Do you need the money before age 59½?
If the answer is “yes” that you may need to withdraw money from your retirement plan before the age of 59½, then avoid rolling your 401k into an IRA simply because you’ll pay no penalty if you withdraw from a 401k before the age of 55, but you will pay a full 10% penalty when you draw money from your IRA before the age of 59 ½. So if you need to withdraw, say $20,000, you’ll have to fork over $2,000 as penalty and that’s serious money. So think ahead on what your future spending needs look like and stay in your 401k if you think you might make a withdrawal. That said, I really want you to plan things so you don’t tap into retirement savings. You really want them to grow steadily over time because withdrawals can often set you back more than you might think—and that might break the good discipline of regular savings and investment.
Do you need creditor protection?
Here’s something else to consider: 401k plans have federal protection from creditors. Your IRA may not and also may have fewer protections that vary from state to state. So if you need federal protection, consider leaving your 401k with your former employer or transferring it to your new employer’s plan
Other factors to consider:
If you’re considering a lump-sum distribution, just make sure it’s not a taxable distribution. A good financial adviser will be able to steer you properly about your options. Many plans have all-or-nothing rules, so either all your money stays with the plan or all of it goes. Make sure, whatever you decide, you are confident with your decision.
If you are invested in company stock know that if you roll over your 401k account balance, you will lose the tax benefits of the employer’s stock. Instead, consider distributing the actual shares of your employer’s stock into a taxable account. Yes, you’ll pay ordinary income tax between the current price and the stock’s cost basis, But then when you sell those shares, you’ll pay any long-term capital gains tax if you make money from that point.

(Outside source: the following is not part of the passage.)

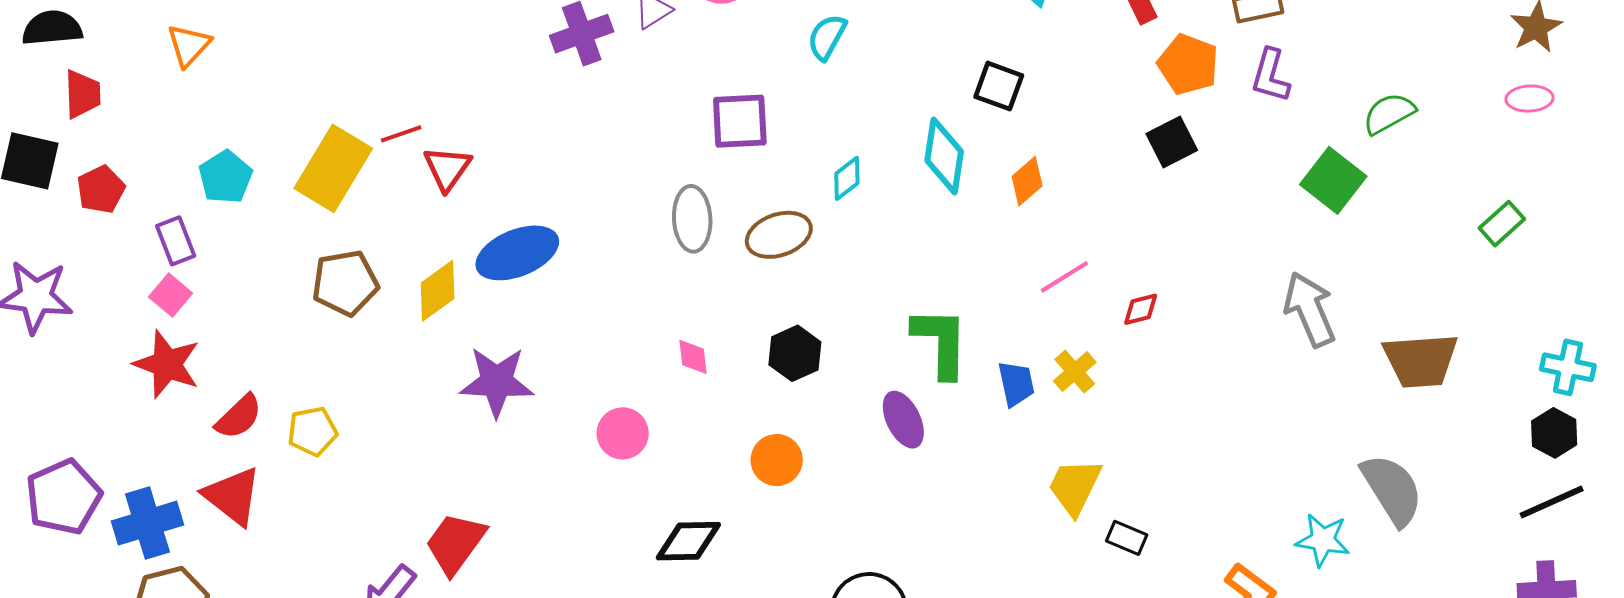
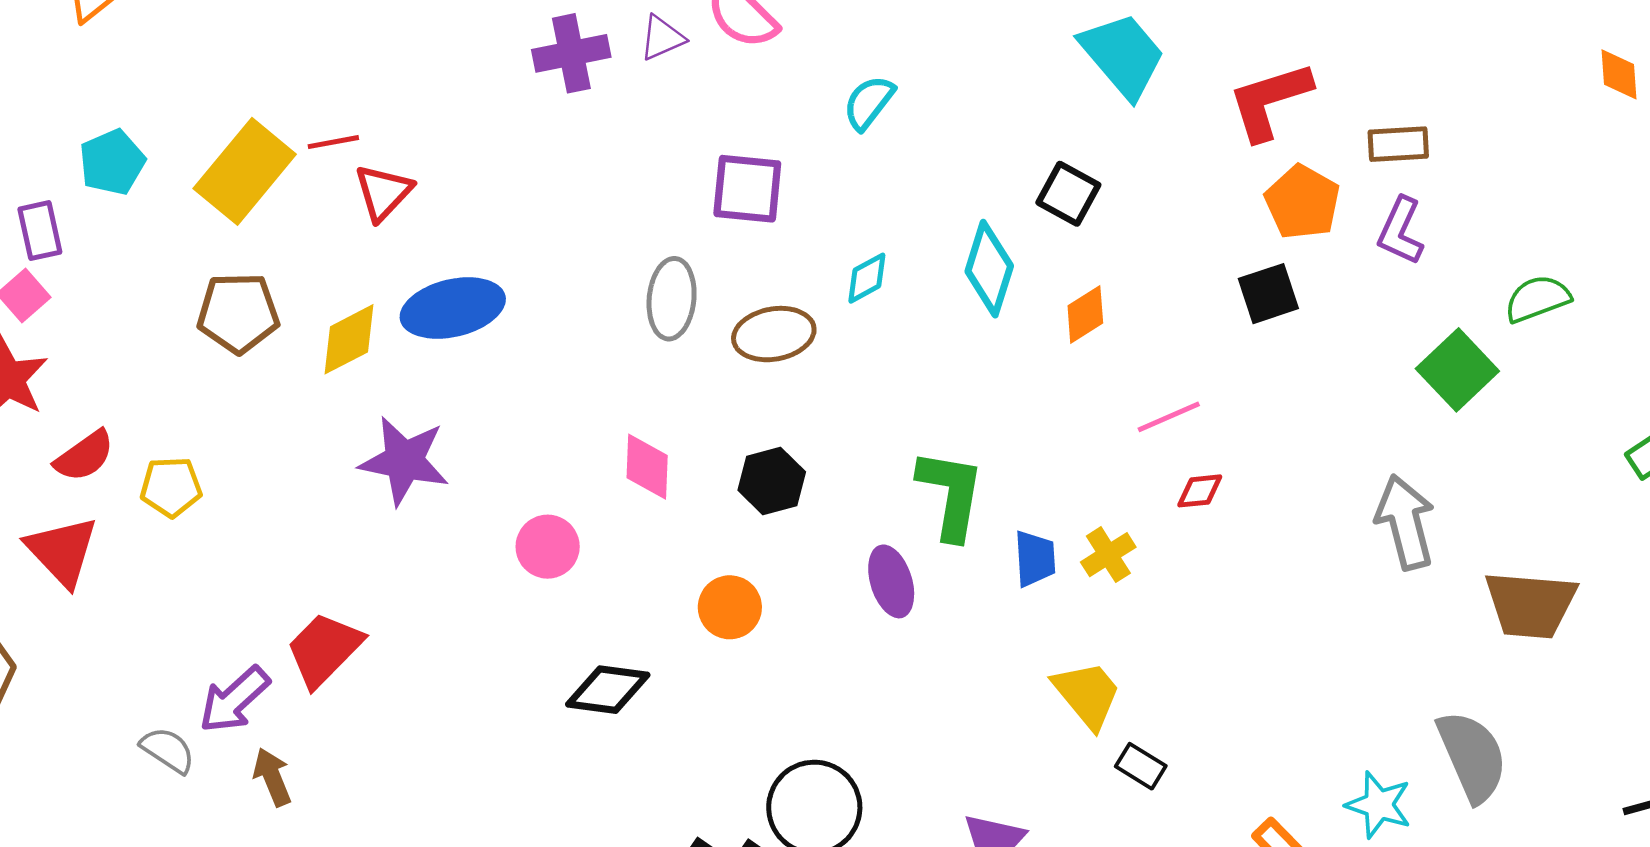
pink line: (1064, 277) -> (1169, 417), moved
pink diamond: (693, 357) -> (647, 467), size x1.4
yellow trapezoid: (1075, 487) -> (1087, 694), turned 106

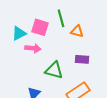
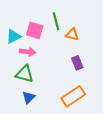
purple rectangle: (82, 59) -> (77, 63), turned 64
green triangle: (54, 70) -> (25, 74), moved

What happens if you have an outstanding loan? Generally, if you have an outstanding loan from your 401k, it will come due within 90 days of you terminating employment. If that’s the case, ask your employer if post-employment loan repayments are an option.
Do your homework before you jump in and make any changes because a little bit of research can help you save a lot of money. And don’t hesitate to get some objective advice on the subject.